### Exercise objective
Return the stretch from the line with "SOMMERVERKAUF" through the line with "Tatiana Navega | Astrologia & Tarô" in the data below, character for character, skipping all pictures.

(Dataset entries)
Segment Open
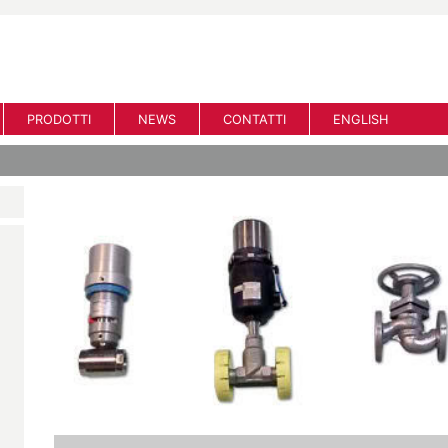
PRODOTTI
NEWS
CONTATTI
ENGLISH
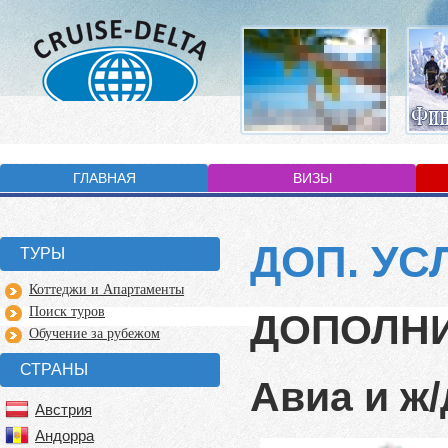
ГЛАВНАЯ
ВИЗЫ
ДОП. УС
ТУРЫ
Коттеджи и Апартаменты
Поиск туров
ДОПОЛНИ
Обучение за рубежом
СТРАНЫ
Авиа и ж
Австрия
Андорра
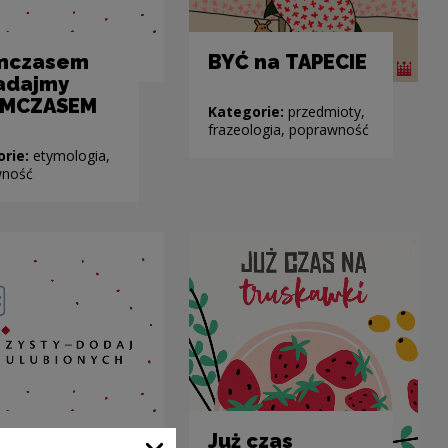
ymczasem
BYĆ na TAPECIE
adajmy
YMCZASEM
Kategorie:
przedmioty,
frazeologia, poprawność
orie:
etymologia,
wność
wspólnego
Już czas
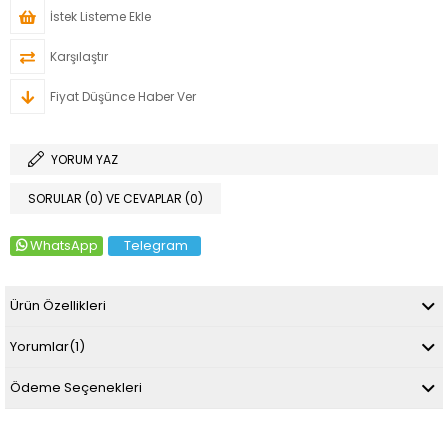
İstek Listeme Ekle
Karşılaştır
Fiyat Düşünce Haber Ver
YORUM YAZ
SORULAR (0) VE CEVAPLAR (0)
WhatsApp
Telegram
Ürün Özellikleri
Yorumlar
(1)
Ödeme Seçenekleri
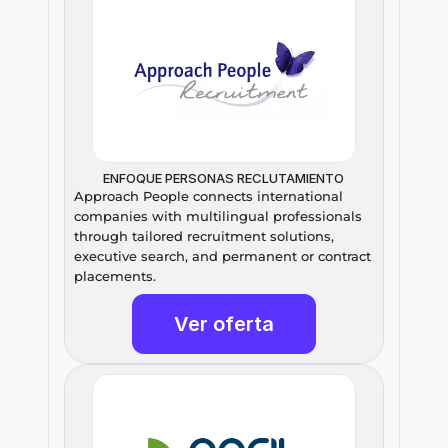
ENFOQUE PERSONAS RECLUTAMIENTO
Approach People connects international 
companies with multilingual professionals 
through tailored recruitment solutions, 
executive search, and permanent or contract 
placements.
Ver oferta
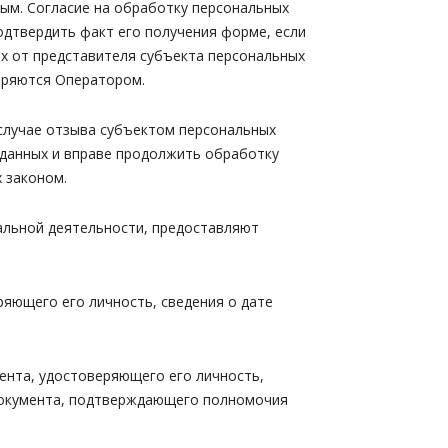
ым. Согласие на обработку персональных
дтвердить факт его получения форме, если
ых от представителя субъекта персональных
еряются Оператором.
 случае отзыва субъектом персональных
 данных и вправе продолжить обработку
 законом.
нальной деятельности, предоставляют
ряющего его личность, сведения о дате
мента, удостоверяющего его личность,
 документа, подтверждающего полномочия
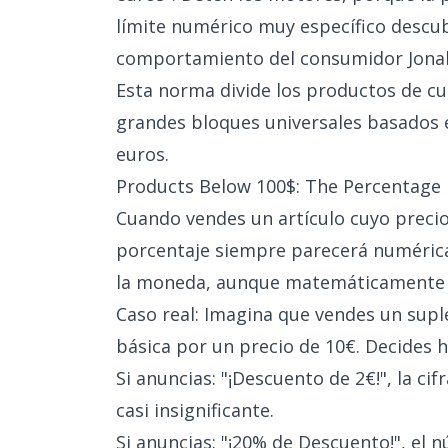
límite numérico muy específico descub
comportamiento del consumidor Jonah 
Esta norma divide los productos de cu
grandes bloques universales basados e
euros.
Products Below 100$: The Percentage
Cuando vendes un artículo cuyo precio b
porcentaje siempre parecerá numérica
la moneda, aunque matemáticamente 
Caso real: Imagina que vendes un sup
básica por un precio de 10€. Decides h
Si anuncias: "¡Descuento de 2€!", la ci
casi insignificante.
Si anuncias: "¡20% de Descuento!", el 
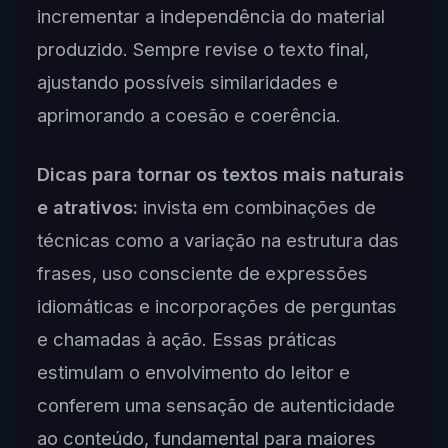
incrementar a independência do material
produzido. Sempre revise o texto final,
ajustando possíveis similaridades e
aprimorando a coesão e coerência.
Dicas para tornar os textos mais naturais
e atrativos:
invista em combinações de
técnicas como a variação na estrutura das
frases, uso consciente de expressões
idiomáticas e incorporações de perguntas
e chamadas à ação. Essas práticas
estimulam o envolvimento do leitor e
conferem uma sensação de autenticidade
ao conteúdo, fundamental para maiores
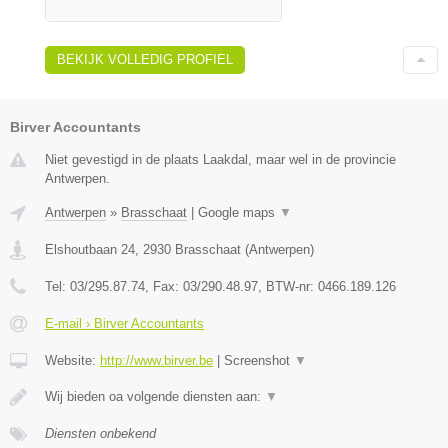
BEKIJK VOLLEDIG PROFIEL
Birver Accountants
Niet gevestigd in de plaats Laakdal, maar wel in de provincie
Antwerpen.
Antwerpen
»
Brasschaat
|
Google maps
▼
Elshoutbaan 24
,
2930
Brasschaat
(
Antwerpen
)
Tel:
03/295.87.74
, Fax:
03/290.48.97
, BTW-nr:
0466.189.126
E-mail › Birver Accountants
Website:
http://www.birver.be
|
Screenshot
▼
Wij bieden oa volgende diensten aan:
▼
Diensten onbekend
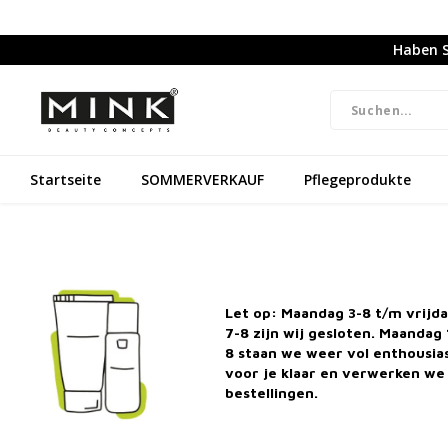
Haben S
Startseite
SOMMERVERKAUF
Pflegeprodukte
Naturkosmetik & Frei von Grausamkeiten
Kostenlos
Let op: Maandag 3-8 t/m vrijd
7-8 zijn wij gesloten. Maandag 
8 staan we weer vol enthousi
Startseite
voor je klaar en verwerken we 
bestellingen.
Kategorien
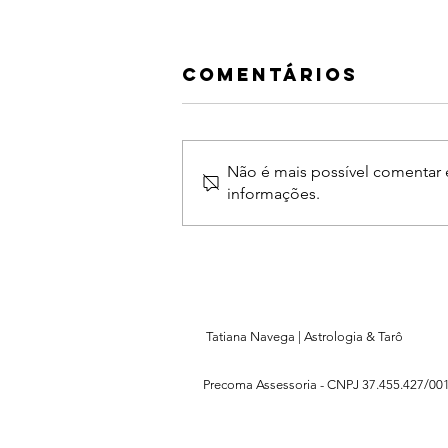
O despertar -
Comentários
parte III
Depois de entender que aquilo
que me atrai qualifica meu auto
Não é mais possível comentar e
amor meu coração se aqueceu e
informações.
esse ensinamento modificou
todas as áreas ...
Tatiana Navega | Astrologia & Tarô
Precoma Assessoria -
CNPJ 37.455.427/001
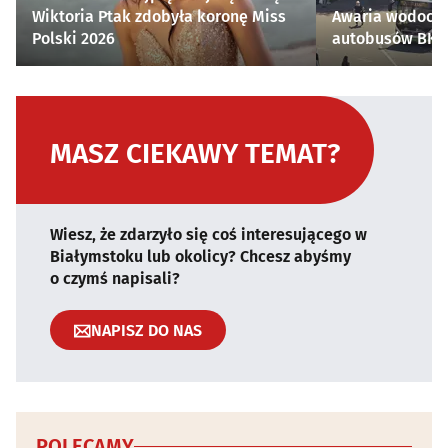
Wiktoria Ptak zdobyła koronę Miss
Awaria wodocią
Polski 2026
autobusów BKM 
MASZ CIEKAWY TEMAT?
Wiesz, że zdarzyło się coś interesującego w
Białymstoku lub okolicy? Chcesz abyśmy
o czymś napisali?
NAPISZ DO NAS
POLECAMY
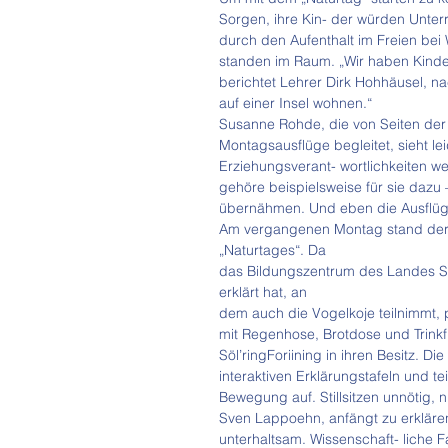
Sorgen, ihre Kin- der würden Unterr
durch den Aufenthalt im Freien bei
standen im Raum. „Wir haben Kinder
berichtet Lehrer Dirk Hohhäusel, nac
auf einer Insel wohnen.“
Susanne Rohde, die von Seiten der 
Montagsausflüge begleitet, sieht lei
Erziehungsverant- wortlichkeiten 
gehöre beispielsweise für sie dazu 
übernähmen. Und eben die Ausflüge 
Am vergangenen Montag stand der
„Naturtages“. Da
das Bildungszentrum des Landes Sc
erklärt hat, an
dem auch die Vogelkoje teilnimmt, 
mit Regenhose, Brotdose und Trinkf
Söl’ringForiining in ihren Besitz. D
interaktiven Erklärungstafeln und t
Bewegung auf. Stillsitzen unnötig, 
Sven Lappoehn, anfängt zu erklären
unterhaltsam. Wissenschaft- liche 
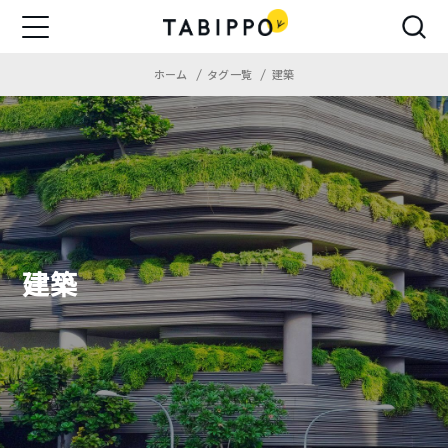
ホーム
タグ一覧
建築
建築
Segment Closed
### Exercise answer
SOMMERVERKAUF
Pflegeprodukte
Naturkosmetik & Frei von Grausamkeiten
Kostenlos
Let op: Maandag 3-8 t/m vrijd
7-8 zijn wij gesloten. Maandag 
8 staan we weer vol enthousi
Startseite
voor je klaar en verwerken we 
bestellingen.
Kategorien
O despertar -
Comentários
parte III
Depois de entender que aquilo
que me atrai qualifica meu auto
Não é mais possível comentar e
amor meu coração se aqueceu e
informações.
esse ensinamento modificou
todas as áreas ...
Tatiana Navega | Astrologia & Tarô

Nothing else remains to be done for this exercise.